Yang jelas, aku dan bapak benar-benar cinta! Bapak mengenalkan PMI kala itu ketika kota kami sedang dilanda bencana banjir. He brought me to the location. I saw how they works well and brave, many victims, people’s crying loudly. Bapak dan kawannya menerjang banjir tersebut dengan berani.

“Wah, hebat sekali mereka”, kataku. Mereka adalah orang-orang yang mau membuang waktu luang mereka yang seharusnya digunakan untuk bersantai/ bercengkeramah dengan keluarga, mau menunda pekerjaan yang sedang mereka jalani, dan mereka tulus ikhlas membantu tanpa iming-iming akan mendapat imbalannya. Tak hanya itu, setiap malam lebaran, bapak selalu meninggalkan kami, bertugas “Operasi Ketupat”. Ini rutin setiap tahunnya, karena kami memiliki jalur Pantura. Bukannya trauma, dari sinilah awal tekadku kalau besar nanti, gak akan ninggalin PMI dan akan terus mengabdi untuk kemanusiaan, juga kekeh harus jadi relawan.

Bapak pendonor sejati. Beliau sudah lebih dari 100x mendonorkan darahnya. Satu janji manisku yang aku katakan ke teman-teman,”Kalau umurku 17th nanti aku bakalan donor darah biar bisa seperti bapak,” kataku dengan bangganya di depan mereka.

"Emang berani? Gada best wishes yang lain, Gung? Itu sakit loh,” kata temanku.

Finally, on my sweet 17th aku mencoba donor, namun gagal. Setelah pengecekkan pertama itu, minggu depannya aku di antar ke UDD untuk donor, namun tetap juga gagal dengan berbagai alasan. Usaha ini aku lakukan terus menerus, sampai kurang lebih 38 kali jarum tes darah itu menusuk di jemariku. Mulai dari berat yang kurang, tensi darah yang selalu rendah, apalagi masalah utama, yaitu kadar hemoglobin yang tak pernah akur.

Awal memasuki semester 2 di kampus, untuk pertama kalinya aku diterima donor. Alhamdulillah. Entah ini karena kebetulan saja, atau memang urgently ada yang membutuhkan (dan pastinya doaku untuk donor selama ini terkabul), waktu itu benar-benar dibutuhkan sekali. Proudly, for the first time, I’ve donated my blood in 350 cc pouch blood. Keluarga PMI sangat terkejut dan senang melihatku bisa mendonorkan darah. Bagaimana tidak, mereka capek/kasihan ngeliat aku bolak-balik terus.

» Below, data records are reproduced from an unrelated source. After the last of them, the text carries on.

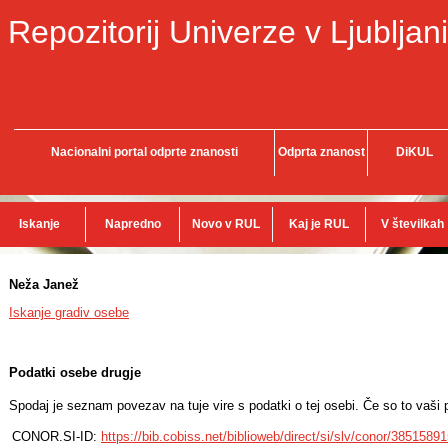
Repozitorij Univerze v Ljubljani
Nacionalni portal odprte znanosti
Odprta znanost
DiKUL
Iskanje
Napredno
Novo v RUL
Kaj je RUL
V številkah
Neža Janež
Iskanje gradiv osebe
Podatki osebe drugje
Spodaj je seznam povezav na tuje vire s podatki o tej osebi. Če so to vaši p
CONOR.SI-ID:
https://bib.cobiss.net/biblioweb/direct/si/slv/conor/3851589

Setelahnya, hingga saat ini hanya bisa mendonorkan 250 cc saja karena kadar Hb tak pernah membaik, kadang tensinya rendah (pola hidup kurang baik, seperti begadang atau terlalu aktif, jarang sekali istirahat). Karena selalu gagal inilah, aku selalu mengajak dan mengarahkan kawan- kawan, siapapun dan di manapun untuk mau dan bisa mendonorkan darah mereka. Aku selalu bilang, “Mau kapan lagi donor? Nungguin orang lain transfusi darah untuk kita? Masa nungguin itu dulu baru kita mau donor? Donor itu gak sesakit jatuh dari motor.You see, its have so much advantages. Try it, to save the other“.

PMI bukan hanya sebuah kata atau organisasi untukku. PMI itu sudah menjadi sahabat, rumah, bahkan keluarga untukku. Setiap kali aku ke Markas atau UDD, selalu saja ada ilmu baru atau motivasi yang di sampaikan. Kini, tidak hanya bapak yang bergelar relawan, aku juga bisa!